Ending the mathematical argument behind $0^0$.
$0^0$ is a century problem that many mathematics students find rather disturbing.
So many people have proposed their proofs to justify their various claims behind $0^0$.
Unfortunately, $0^0$ lies at the intersection of various clashing conventions, mostly due to the fact that we overload the symbol $0$ to mean both the natural number zero and the real number zero.
In discrete Mathematics, the number $0$ is considered a natural number and therefore $0^0=1$ while in analysis the number $0$ is considered a real number $\mathbb{R}$, and therefore we say $0^0$ is certainly "undefined". since students may be confused to think that $x^y$ must tend to $1$ if $x$ and $y$ both tend to $0$, which is false.
But again, to be clear, there is no argument here over any factual matters. It’s a discussion on notational convention, nothing more. For example, if we are to consider real exponents $x\in\mathbb{R}$, what is the first derivative of $\frac{d}{dx}x^a$ at $x=0$ for $a\geq{1}$
$=a.x^{a-1}=a.0^{a-1}$ for $a=1$
$=1.0^{1-1}=0^0=1$.
Now, another problem is, some students will argue that since the natural numbers are a subset of the real numbers, $\mathbb{N}\subset\mathbb{R}$, then what differentiates the $0$ in the natural number from that of the real number.

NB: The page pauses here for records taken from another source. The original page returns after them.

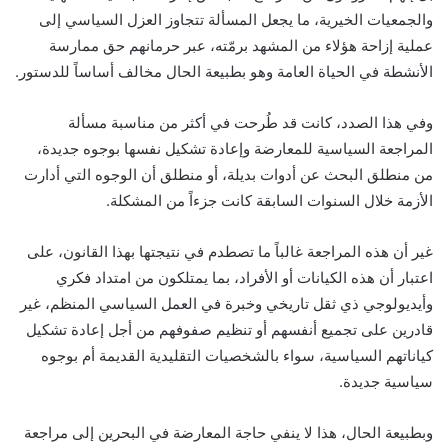
والجمعيات الخيرية، ما يجعل المسألة تتجاوز العزل السياسي إلى
عملية إزاحة هؤلاء من المشهد برمّته، عبر حرمانهم حق ممارسة
الأنشطة في الحياة العامة وهو بطبيعة الحال مخالف أساساً للدستور.
وفي هذا الصدد، كانت قد طُرحت في أكثر من مناسبة مسألة
المراجعة السياسية للمعارضة وإعادة تشكيل نفسها بوجوه جديدة،
من منطلق البحث عن أدوات بديلة، أو منطلق أن الوجوه التي أدارت
الأزمة خلال السنوات السابقة كانت جزءاً من المشكلة.
غير أن هذه المراجعة غالباً ما تصطدم في نتيجتها بهذا القانون، على
اعتبار أن هذه الكيانات أو الأفراد، بما يمتلكون من امتداد فكري
وأيديولوجي ذي ثقل تاريخي وخبرة في العمل السياسي المنظم، غير
قادرين على تجميع أنفسهم أو تنظيم صفوفهم من أجل إعادة تشكيل
كياناتهم السياسية، سواء بالشخصيات التقليدية القديمة أم بوجوه
سياسية جديدة.
وبطبيعة الحال، هذا لا ينفي حاجة المعارضة في البحرين إلى مراجعة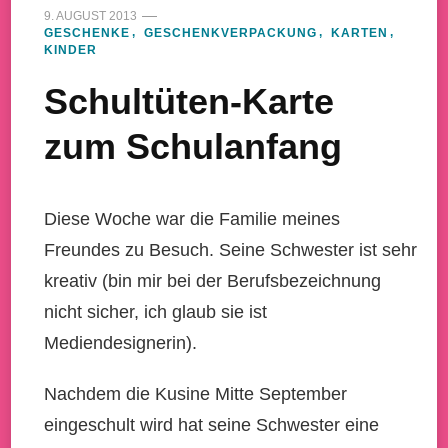
9. AUGUST 2013
GESCHENKE
GESCHENKVERPACKUNG
KARTEN
KINDER
Schultüten-Karte
zum Schulanfang
Diese Woche war die Familie meines
Freundes zu Besuch. Seine Schwester ist sehr
kreativ (bin mir bei der Berufsbezeichnung
nicht sicher, ich glaub sie ist
Mediendesignerin).
Nachdem die Kusine Mitte September
eingeschult wird hat seine Schwester eine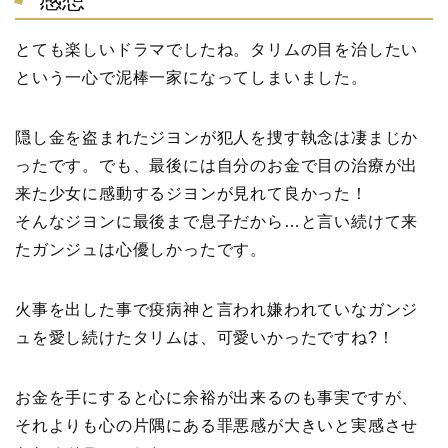
感想
とても楽しいドラマでしたね。タリムの目を治したい
という一心で泥棒一家になってしまいました。
隠し金を盗まれたジヨンが犯人を捜す執念は凄まじか
ったです。でも、最後には自分のお金で目の治療が出
来た少女に感動するジヨンが見れて良かった！
そんなジヨンに最後まで息子だから…と言い続けて来
たガンジュは心優しかったです。
火事を出した事で疫病神と言われ嫌われていなガンジ
ュを愛し続けたタリムは、可愛いかったですね?！
お金を手にすると心に余裕が出来るのも事実ですが、
それよりも心の片隅にある罪悪感が大きいと実感させ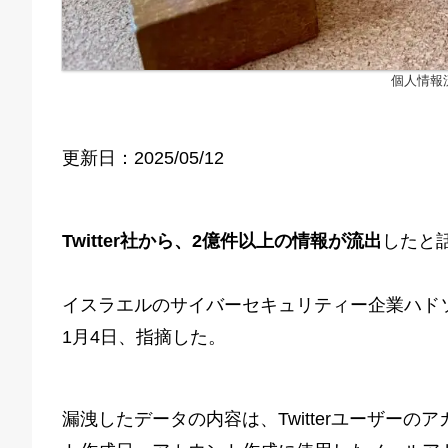
個人情報
更新日：2025/05/12
Twitter社から、2億件以上の情報が流出
したと
イスラエルのサイバーセキュリティー企業ハドソ
1月4日、指摘した。
漏洩したデータの内容は、Twitterユーザー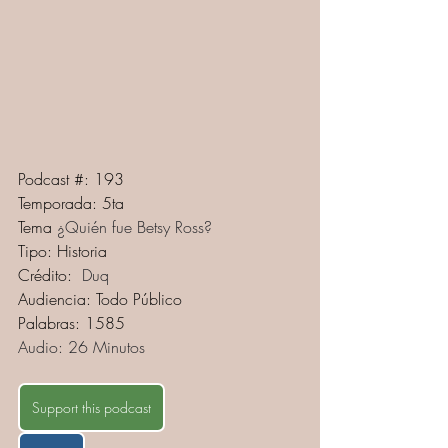
Podcast #: 193
Temporada: 5ta
Tema
 ¿Quién fue Betsy Ross?
Tipo: Historia
Crédito:
  Duq
Audiencia: Todo Público
Palabras: 1585
Audio: 26 Minutos
Support this podcast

The fact of the matter is, there is no difference between the $0$ in natural and real number. But the problem is, such expressions in the real numbers is not stable with respect to limits, for example if $x^z$ approaches $1$ as $x\rightarrow{0}$ it won't be the same case for $x^y$ as $x,y\rightarrow{0}$ so its better we leave it undefined. Or imagine the case of $\log{0}$ which is undefined when using the exponential function but in analysis it is defined as $1$ when using the power series.
These are my convictions on this subject matter which was derived from arguemtns of Alon Amit and other mathematicians on Qoura.
If you have something different or more example to help broaden the understanding of our readers, it will be welcomed.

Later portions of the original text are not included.